Tuesday, May 23, 2023

Even in death, the Rev. Tim Keller challenges Christians to think broadly and widely – and to not blend politics and faith

Keller’s passing leaves a void.
(Photograph by José A. Alvarado Jr, Redux)
How can we begin to fix a world so fractured? The life, faith-filled words and writings of the late pastor Tim Keller, who died at 72 Friday, may provide a "blueprint" of what healing might look like, suggests Michael Luo in The New Yorker. He says Keller was "perhaps the most gifted communicator of historically orthodox Christian teachings in the country," and in The New York Times, conservative columnist David Brooks calls him "one of the most important theologians and greatest preachers of our time," two things that rarely coincide. 

Luo recalls a visit to Keller's Redeemer Presbyterian Church when he was the Times' religion reporter: "He stood well over six feet tall. . . . His mannerisms and tone were that of an English professor. With a sheaf of notes on a music stand, he preached a thoughtful disquisition on Jesus' healing of a paralyzed man, drawing on readings from C. S. Lewis, the Village Voice, and the George MacDonald fairy tale The Princess and the Goblin." Brooks recalls, "Tim could draw on a vast array of intellectual sources to argue for the existence of God, to draw piercing psychological insights from the troubling parts of Scripture or to help people through moments of suffering."

Keller had a résumé that resembled that of perhaps no other Christian minister in America. "Early in his career he pastored a church in the small town of Hopewell, Va., where only 5 percent of the high school graduates went on to college," Brooks notes. Luo reports, "In the late 1980s, officials with the Presbyterian Church in America, a relatively young denomination based in a suburb of Atlanta, began searching for a pastor to start a congregation in Manhattan. . . . Only after two other candidates also declined did he agree to take the job. His limited preaching experience in a small-town church in the Bible Belt made him an unlikely fit for New York City. Within three years of its founding, however, Redeemer had swelled from 50 people to 1,000. By the mid-aughts, it had become a beacon, around the world, for pastors interested in ministering to cosmopolitan audiences." By 2017, it "had more than 5,000 worshippers across multiple services every Sunday, making it one of the largest Protestant churches in New York City.
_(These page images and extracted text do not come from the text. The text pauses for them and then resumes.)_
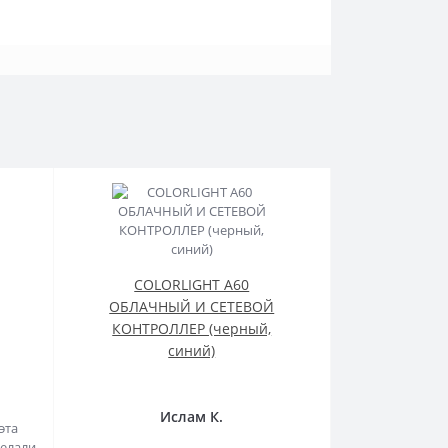
COLORLIGHT A60
ОБЛАЧНЫЙ И СЕТЕВОЙ
КОНТРОЛЛЕР (черный,
синий)
Ислам К.
эта
делали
Keller also was a best-selling author, publishing more than twenty books, including 2008's The Reason for God: Belief in an Age of Skepticism, and writing regularly for major publications such as the Times, The Atlantic, and The New Yorker."
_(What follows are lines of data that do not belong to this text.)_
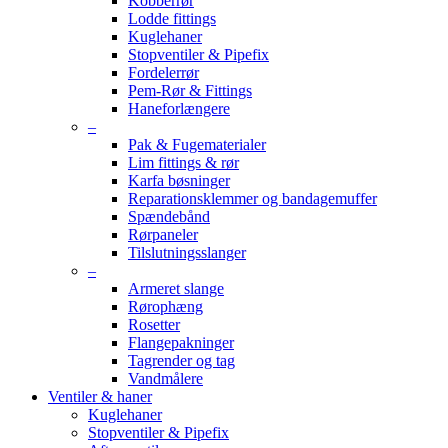
Kobberrør
Lodde fittings
Kuglehaner
Stopventiler & Pipefix
Fordelerrør
Pem-Rør & Fittings
Haneforlængere
–
Pak & Fugematerialer
Lim fittings & rør
Karfa bøsninger
Reparationsklemmer og bandagemuffer
Spændebånd
Rørpaneler
Tilslutningsslanger
–
Armeret slange
Rørophæng
Rosetter
Flangepakninger
Tagrender og tag
Vandmålere
Ventiler & haner
Kuglehaner
Stopventiler & Pipefix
Keller avoided blending religious teaching and politics, Luo reports: "In a 2017 Times op-ed, Keller explained that he had come of age in the early '70s, when 'the word evangelical still meant an alternative to the fortress mentality of fundamentalism.' But the meaning of the term had changed radically, no longer describing a set of historic Christian doctrines. 'Evangelical used to denote people who claimed the high moral ground,' he wrote. 'Now, in popular usage, the word is nearly synonymous with hypocrite.'. . . He expressed optimism for a future shaped not by white evangelicalism, whose core was aging and declining, but by a more diverse, global cadre of leaders who defied political categorization." In a later Times op-ed, he warned that Christian faith should never be aligned with a single political party."

So now, as the prophet Isaiah quoted God, the question is "Whom shall I send?" Keller left some words to live by, including a farewell essay in The Atlantic. "One of his final projects, completed earlier this year, was an 83-page white paper called "The Decline and Renewal of the American Church," Luo reports. "It offers a wide-ranging set of prescriptions for what he viewed as the profound afflictions of the evangelical movement. . . . The document is an exhaustive blueprint, but the question now is who will carry it out. Keller's passing leaves a void in the nascent movement to reform evangelicalism, and today's social and political currents make the prospects for change seem dim. . . . Keller observed that, in the past, significant revival movements in Europe and North America often began with 'pace-setting individuals'––in other words, people like Keller. Yet he was careful to add that 'ultimately no one can control' what would capture the imagination, fortify the spirit, and become 'an organic, significant movement.' In his view, this was the role of the divine."